Print the line containing "References: 0" and every line after it exactly as written, through the end of the records.

**RECORDS PROVIDED**
------------------------
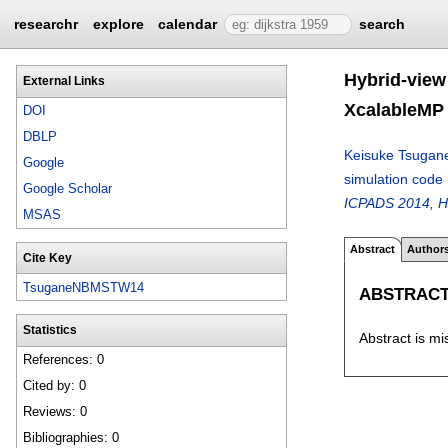
researchr
explore
calendar
search
Hybrid-view
External Links
XcalableMP
DOI
DBLP
Keisuke Tsugan
Google
simulation code
Google Scholar
ICPADS 2014, H
MSAS
Abstract
Author
Cite Key
TsuganeNBMSTW14
ABSTRAC
Statistics
Abstract is mi
References: 0
Cited by: 0
Reviews: 0
Bibliographies: 0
------------------------
**RESULT OF THE EXERCISE**
References: 0
Cited by: 0
Reviews: 0
Bibliographies: 0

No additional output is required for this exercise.